Вяло, неохотно ест Петр Удочкин – то и дело останавливается, задумывается, разглядывает товарищей. Обед для него самое скучное, неинтересное время. Люди молчат, уставились в тарелки, на лицах никакого выражения, кроме голода, – неинтересны, нелюбопытны они во время обеда. Потому и скучает Удочкин. Поднесет ложку ко рту, поморщившись, проглотит щи, оглянется – на черноталине сидит сорока, качается вместе с веткой. «Голодная, наверно!» – соображает Удочкин, стараясь вспомнить, чем питается зимой птица, но не может и забывает о ней. Опять нехотя черпает суп, оглядывается – на него смотрит Дарья. Петр отвечает кивком головы: «Питаюсь! Такое уже время – обеденное, надо питаться!» Дарья тоже кивает: «Ешь на здоровье, Петя!» Удочкин продолжает тихонько размышлять: «Верно Федор заметил, веселая сегодня Дарья. С чего бы?»
Бригадир Григорий Семенов ест опрятно, солидно. Самую чуточку, малость себя отдает он еде, а большую часть вкладывает в мысли, в раздумывание о делах. Как и для Петра Удочкина, обед для него потерянное время, но совсем по другим причинам. Даже себе не признается Григорий Григорьевич, что боится. Вот уже месяц, с тех пор как пришли в Глухую Мяту, страх терзает бригадира. Он боится метелей, раннего разлива маленьких речушек, резкой оттепели, неисправности машин; опасается Григорий, что до весноводья не выберут лесозаготовители Глухую Мяту.
Прошлой ночью в тревожном забытьи приснилось ему, что мутная волна пришла в лесосеку, журчала в сосняке, шастала по эстакаде. Копошилась, злобно урчала небольшая речушка Коло-Юл, грозная и широкая во время разлива. Вода подползала к тракторам, лизала доски электростанции, ужалив холодом металл, набрасывалась еще яростнее. Оглянуться не успел Семенов – разливное море вокруг. Из курчавистой, яркой воды торчат опустевшие кабины машин, а на сосне сидит Федор Титов, скалится, паясничает: «Обделался, бригадир, опозорился!..» В холодном поту проснулся бригадир, ошалело замотал головой и теперь не помнит, во сне, наяву ли увидел злое, перекошенное гримасой лицо Титова. Так и не разобрал, а поутру, вспоминая сон, беспокоился еще пуще, раз десять за день хватал записную книжку, принимался подсчитывать кубометры.

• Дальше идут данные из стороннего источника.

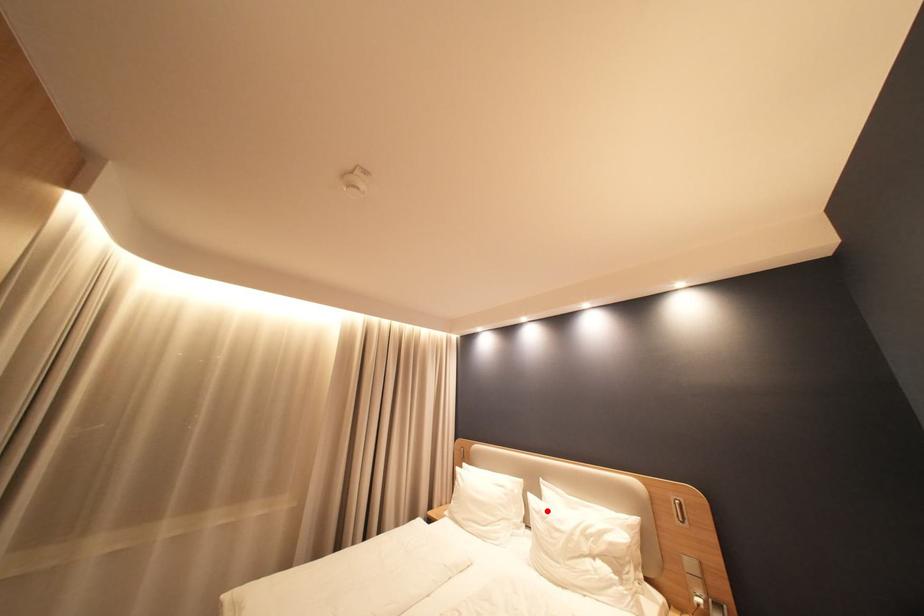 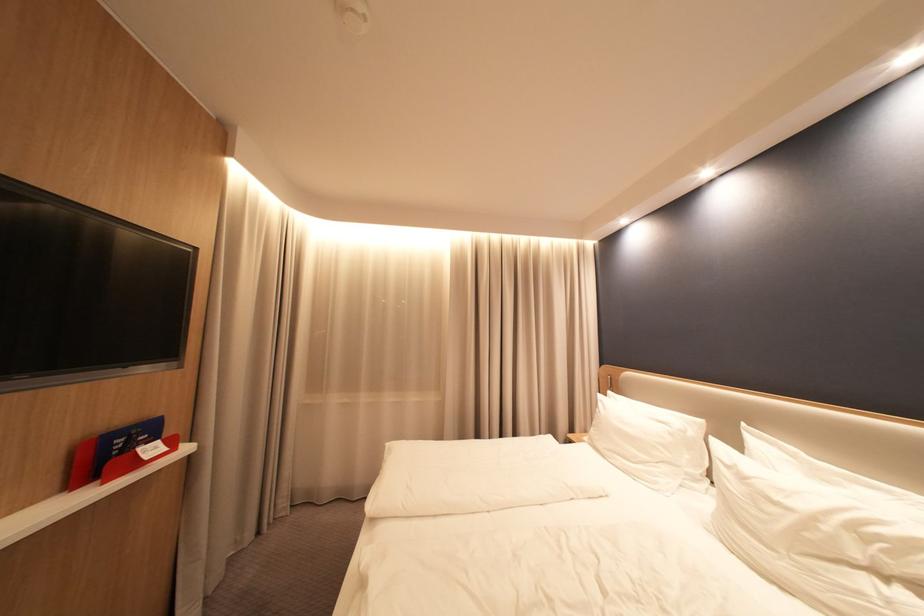 Question: I am providing you with two images of the same scene from different viewpoints. A red point is marked on the first image. At the location where the point appears in image 1, is it still visible in image 2?

Choices:
 (A) Yes
 (B) No

Answer: (A) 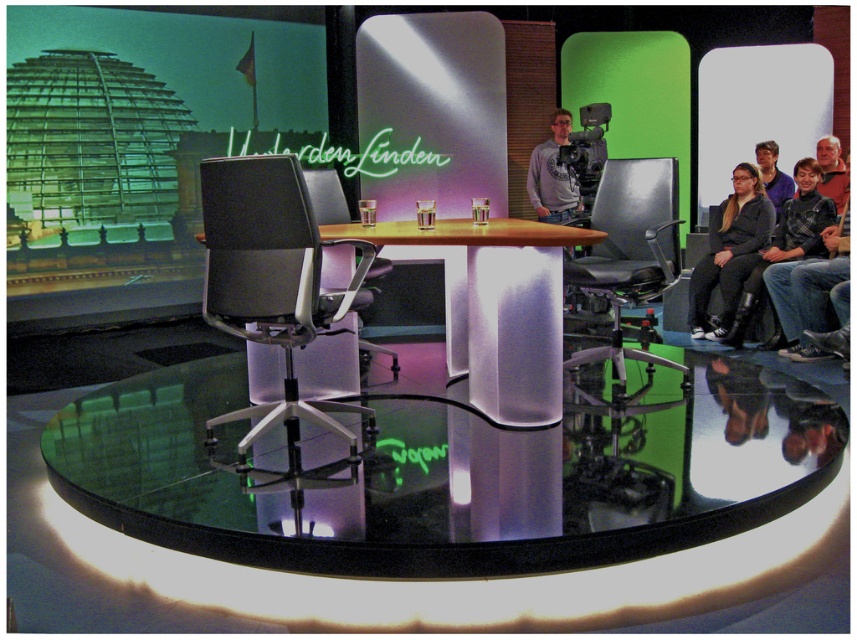 Question: Which point is farther to the camera?

Choices:
 (A) (243, 218)
 (B) (812, 227)
 (C) (327, 196)

Answer: (B)

Question: Does transparent glass table at center appear under matte black chair at center?

Choices:
 (A) no
 (B) yes

Answer: (B)

Question: Is transparent glass round table at center smaller than black leather jacket at right?

Choices:
 (A) yes
 (B) no

Answer: (B)

Question: Which object is closer to the camera taking this photo?

Choices:
 (A) transparent glass table at center
 (B) matte black chair at center
 (C) gray cotton shirt at center
 (D) black leather jacket at right

Answer: (A)

Question: Which object is positioned closest to the black leather jacket at right?

Choices:
 (A) transparent glass table at center
 (B) gray cotton shirt at center
 (C) green matte glass dome at upper left
 (D) matte black swivel chair at center

Answer: (B)

Question: Observing the image, what is the correct spatial positioning of matte black swivel chair at center in reference to gray cotton shirt at center?

Choices:
 (A) right
 (B) left

Answer: (B) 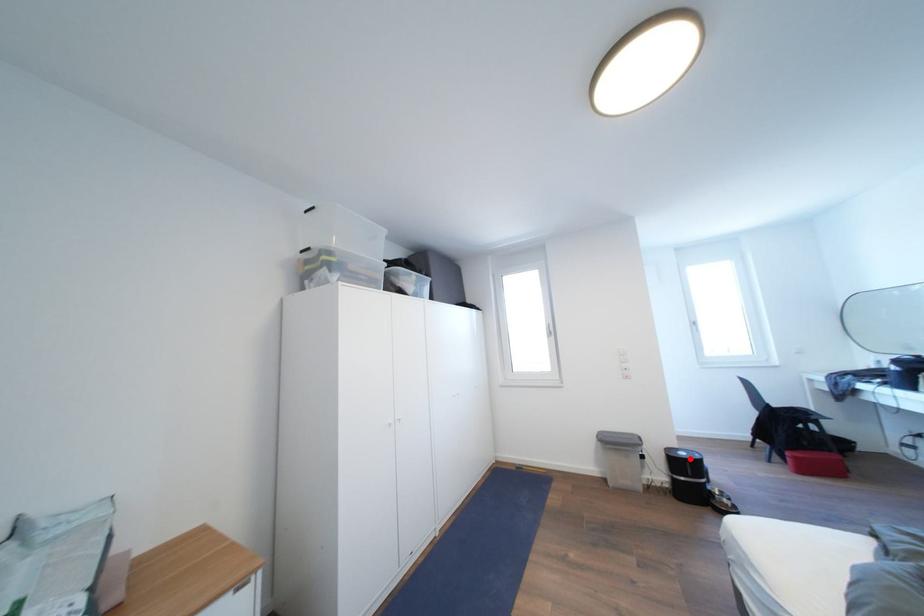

С трудом сдерживает Григорий Семенов нетерпение – хочется вскочить, бросить со звоном ложку, почувствовать тяжесть сучкорезки, да нельзя: на часах пятнадцать минут второго. Обед!
Рядом с бригадиром – Федор Титов. Он отстал от товарищей и теперь наверстывает – толкает в рот большие куски мяса, картошки, пережевывает крепкими зубами, рвет твердые хрящи. Косится на него Семенов, прислушивается, и ему вдруг чудится, что не щи, а время, дорогое время зубами перемалывает Титов.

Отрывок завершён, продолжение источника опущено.